Croire sans douter
« Si quelqu’un d’entre vous manque de sagesse, qu’il la demande à Dieu, qui donne à tous simplement et sans reproche, et elle lui sera donnée. Mais qu’il la demande avec foi, sans douter ; car celui qui doute est semblable au flot de la mer, agité par le vent et poussé de côté et d’autre. Qu’un tel homme ne s’imagine pas qu’il recevra quelque chose du Seigneur : c’est un homme irrésolu, inconstant dans toutes ses voies. » Ja. 1, 5-8.
Au moindre doute, on est pris dans des fluctuations, et les ténèbres commencent à s’infiltrer dans la vie. Dans les ténèbres, c’est le prince des ténèbres qui règne, et il est dur envers ses sujets. Nous avons assez vu à quoi peuvent conduire le doute, l’incrédulité, l’inquiétude et le découragement. C’est loin d’être une existence heureuse. « L’esprit abattu, qui le relèvera ? » Pr. 18, 14. « Un esprit abattu dessèche les os. » 17, 22. Par le doute et l’incrédulité, on exclut Dieu, et on se charge soi-même de tout le fardeau. La vie devient de plus en plus difficile, de plus en plus sombre. On est ballotté ici et là par des sentiments et des avis trompeurs. Dans un tel état de doute, on ne peut recevoir quoi que ce soit de Dieu.

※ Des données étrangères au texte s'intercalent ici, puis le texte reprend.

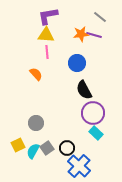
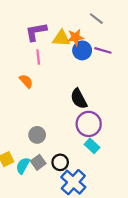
purple L-shape: (48, 16) -> (36, 32), moved
yellow triangle: (46, 35) -> (61, 38), moved
purple line: (94, 35) -> (103, 50), moved
blue circle: (77, 63) -> (82, 50), moved
gray circle: (36, 123) -> (37, 135), moved

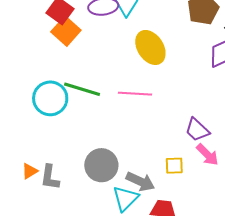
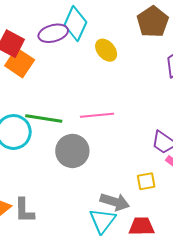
yellow ellipse: (150, 47) -> (106, 50), moved, size x0.7
gray circle: (101, 165) -> (72, 151), moved

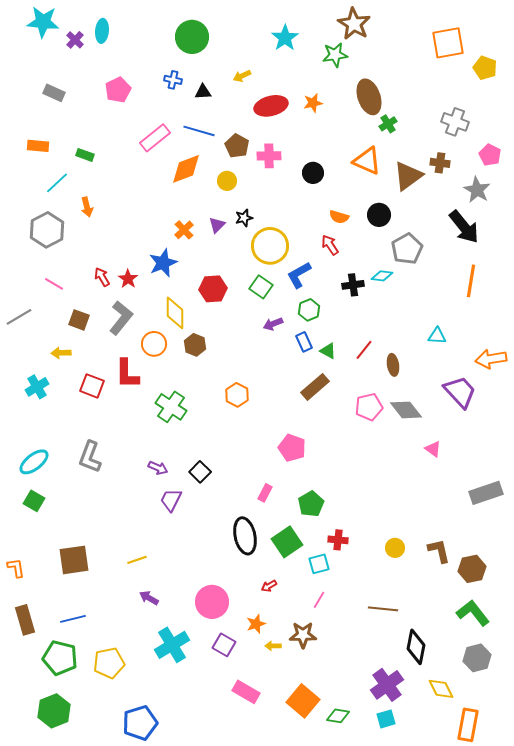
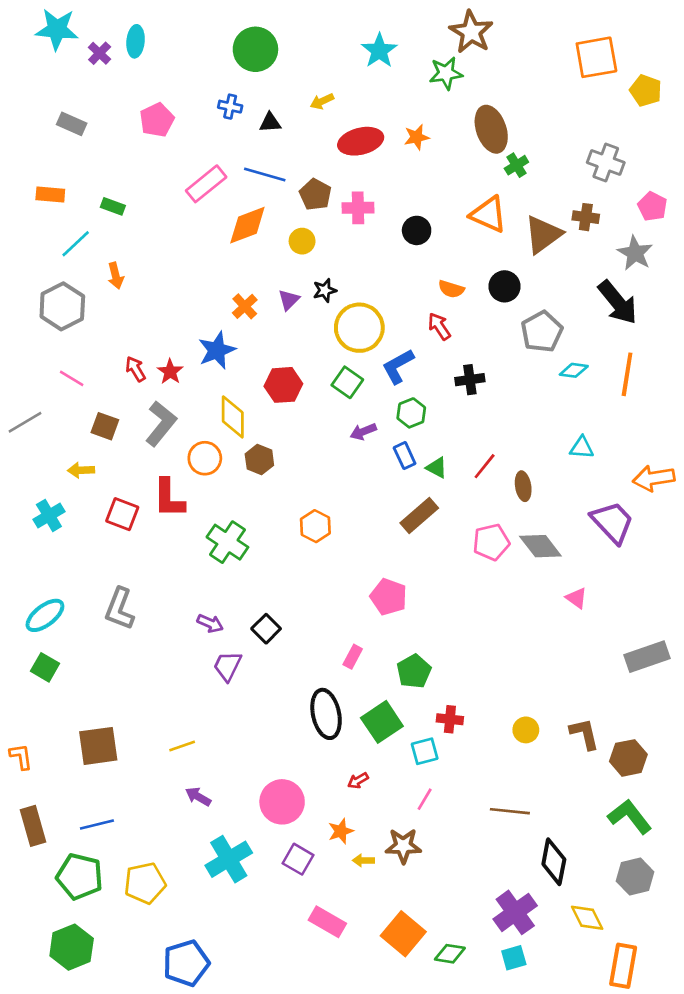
cyan diamond: (382, 276) -> (574, 370), moved

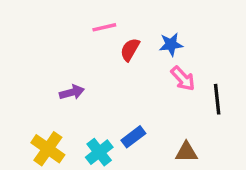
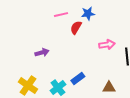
blue star: (171, 44) -> (88, 14), moved
pink arrow: (183, 79) -> (107, 45), turned -56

« Or, sans la foi, il est impossible de lui être agréable ; car il faut que celui qui s’approche de Dieu croie que Dieu existe, et qu’il est le rémunérateur de ceux qui le cherchent. » Hé. 11, 6.

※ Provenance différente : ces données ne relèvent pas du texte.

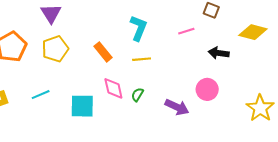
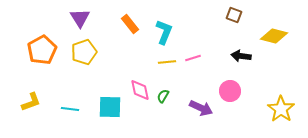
pink line: (186, 31) -> (193, 58), moved
orange rectangle: (103, 52) -> (130, 24), moved
cyan line: (41, 95) -> (70, 109), moved, turned 30

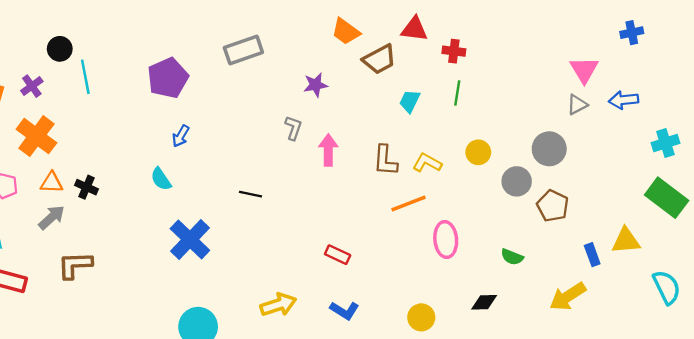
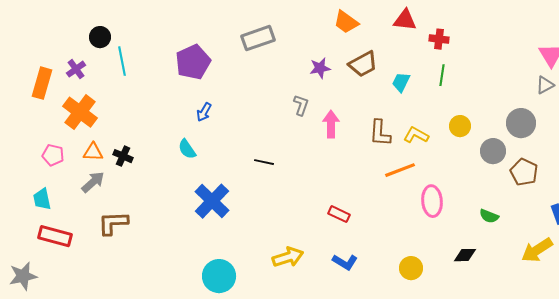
brown trapezoid: (379, 59) -> (363, 64), moved

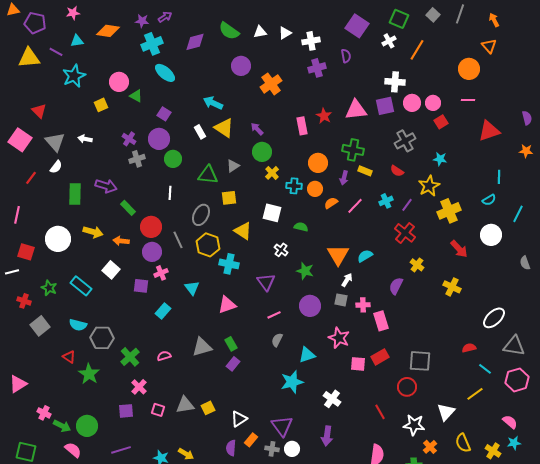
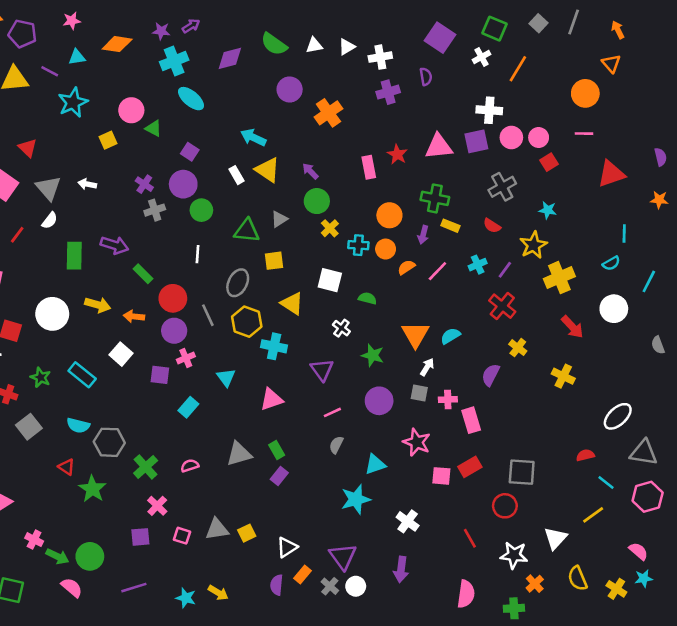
gray cross: (272, 449) -> (330, 586), turned 32

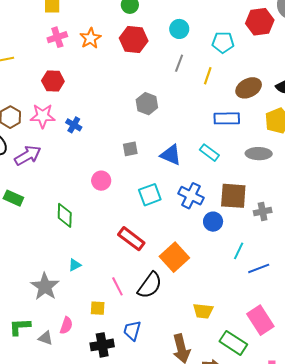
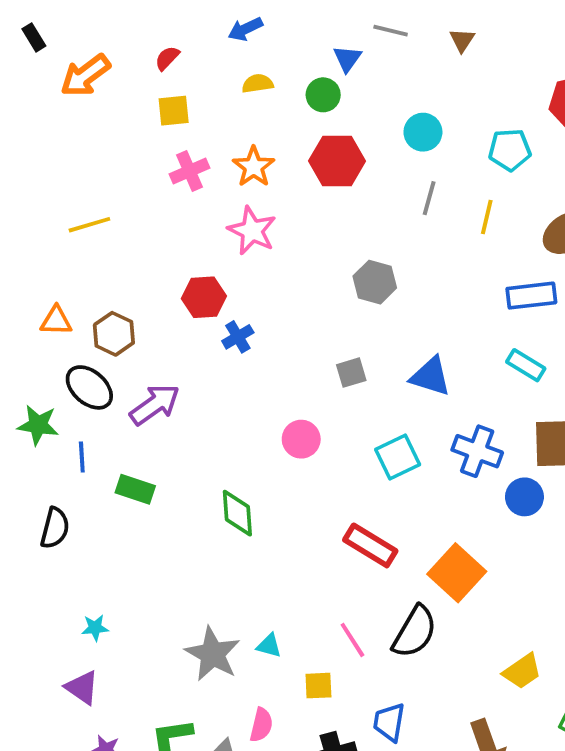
red hexagon: (53, 81) -> (204, 297), moved
pink star: (43, 116) -> (252, 231), moved, turned 30
blue cross: (74, 125) -> (238, 337), turned 35
cyan rectangle: (209, 153) -> (526, 365), moved
cyan triangle: (75, 265) -> (269, 646), moved, turned 48
yellow trapezoid: (203, 311) -> (522, 671), turned -35

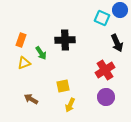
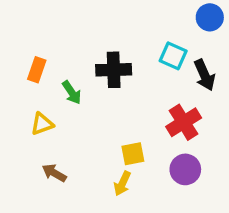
cyan square: (102, 18) -> (173, 56), moved
yellow triangle: (24, 63) -> (42, 124), moved
yellow square: (63, 86) -> (133, 154), moved

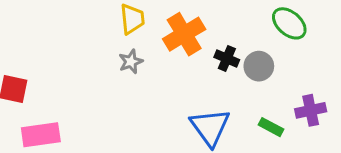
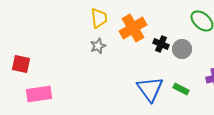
green rectangle: (271, 127) -> (181, 89), moved

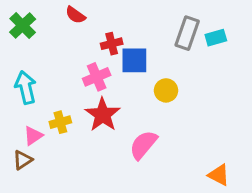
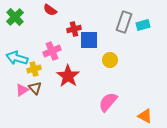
pink cross: (97, 77) -> (52, 51), moved
cyan arrow: (26, 87) -> (17, 58), turned -60
yellow cross: (60, 122) -> (34, 69), moved
pink semicircle: (143, 145) -> (108, 102), moved
brown triangle: (23, 160) -> (35, 88), moved, turned -40

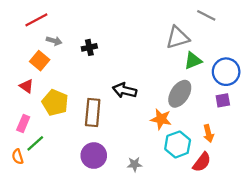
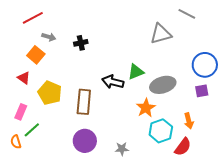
green triangle: (193, 61) -> (136, 72), moved
gray ellipse: (180, 94) -> (163, 85), turned 40
orange star: (161, 119) -> (146, 108), turned 30

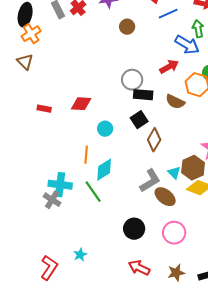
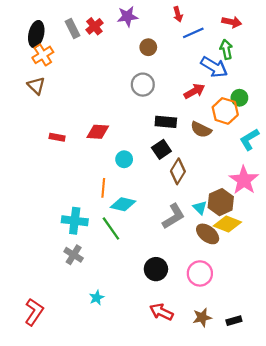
gray circle: (132, 80) -> (143, 85), moved
cyan diamond: (104, 170) -> (123, 204), turned 45
brown ellipse: (165, 197) -> (208, 234), moved
gray cross: (52, 200) -> (74, 255), moved
red L-shape: (49, 268) -> (34, 312), moved

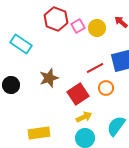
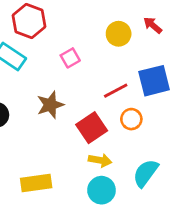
red hexagon: (56, 19) -> (29, 21), moved
pink square: (78, 26) -> (70, 58), moved
yellow arrow: (84, 117) -> (100, 160), turned 35

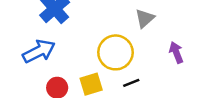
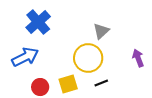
gray triangle: (145, 18) -> (101, 31), moved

Lorsque nous nous approchons de Dieu, nous devons croire qu’il existe et qu’il nous rémunère en nous donnant ce que nous demandons dans nos prières. Nous devons croire qu’il nous voit et qu’il est plein d’amour, de sollicitude et de bonté. Il connaît toutes nos difficultés et il dirige et oriente tout pour que cela contribue à notre bien, si seulement nous l’aimons et que nous croyons en lui. Il a compté tous les cheveux de notre tête, et il veille à ce qu’aucune tentation ni épreuve ne soit au-delà de nos forces. 1 Co. 10, 13.

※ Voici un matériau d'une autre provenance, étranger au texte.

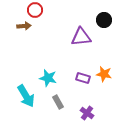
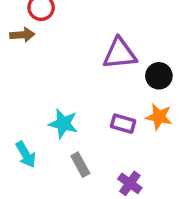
black circle: (104, 20) -> (159, 76), moved
cyan arrow: (26, 96) -> (26, 154), size x0.7

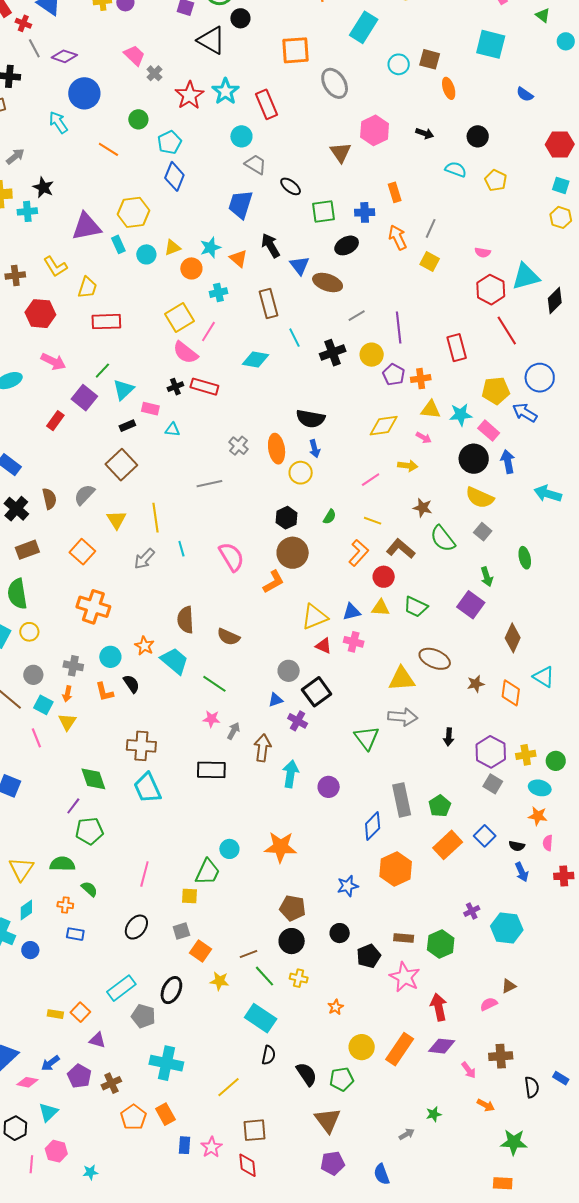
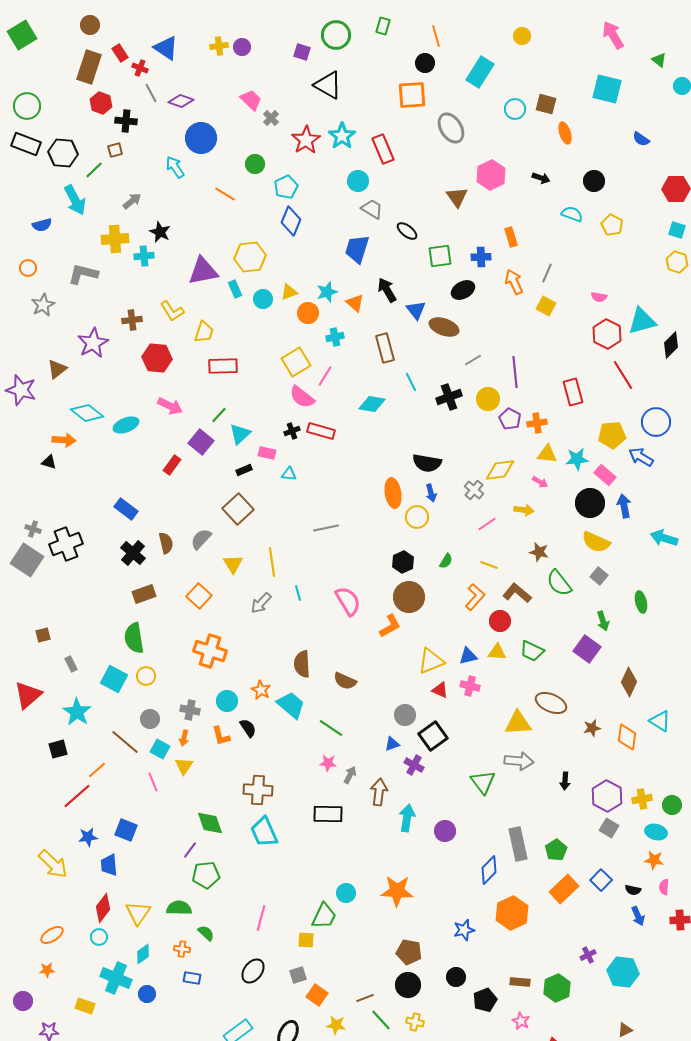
black circle: (240, 18) -> (425, 63), moved
gray cross: (238, 446) -> (474, 490), moved
pink star: (405, 977) -> (521, 1021), size x0.6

Si nous prions pour recevoir le Saint-Esprit, nous recevons le Saint-Esprit. Si nous demandons de la sagesse, nous recevons de la sagesse. Nous ne devons pas douter de sa puissance et de sa bonté. La moindre étincelle de foi allume la lumière de l’espérance dans notre cœur, et les ténèbres sont repoussées. Nous entrons dans le territoire de la lumière, là où règne le prince de la lumière, et il prend soin de ses sujets. Il nous rend la vie de plus en plus lumineuse, jusqu’au plein éclat du jour. Son joug est doux et son fardeau est léger.
C’est de la folie de douter. Il n’y a pas de doute ni d’hypocrisie dans la sagesse, elle est pleine de miséricorde et de bons fruits. Elle illumine nos yeux et affermit nos pas.
« Reprenez les uns, ceux qui doutent », dit Jude au verset 22, dans une autre traduction. C’est une honte de douter de son amour et de sa bonté, car il a donné sa vie pour nous.
Pierre a eu peur lorsqu’il a vu la tempête, et il a commencé à s’enfoncer. « Homme de peu de foi, pourquoi as-tu douté ? », lui dit Jésus. Mt. 14, 30-31. C’est au moment de la tempête que notre foi est éprouvée, et c’est la foi éprouvée qui est tellement précieuse aux yeux de Dieu. 1 Pi. 1, 7. – L’incrédulité fait que nous sombrons, mais par la foi, nous restons debout. 1 Pi. 1, 5.
Il est dit d’Abraham, de manière tellement bénie : « Il ne douta point, par incrédulité, au sujet de la promesse de Dieu ; mais il fut fortifié par la foi, donnant gloire à Dieu, et ayant la pleine conviction que ce qu’il promet il peut aussi l’accomplir. » Ro. 4, 20.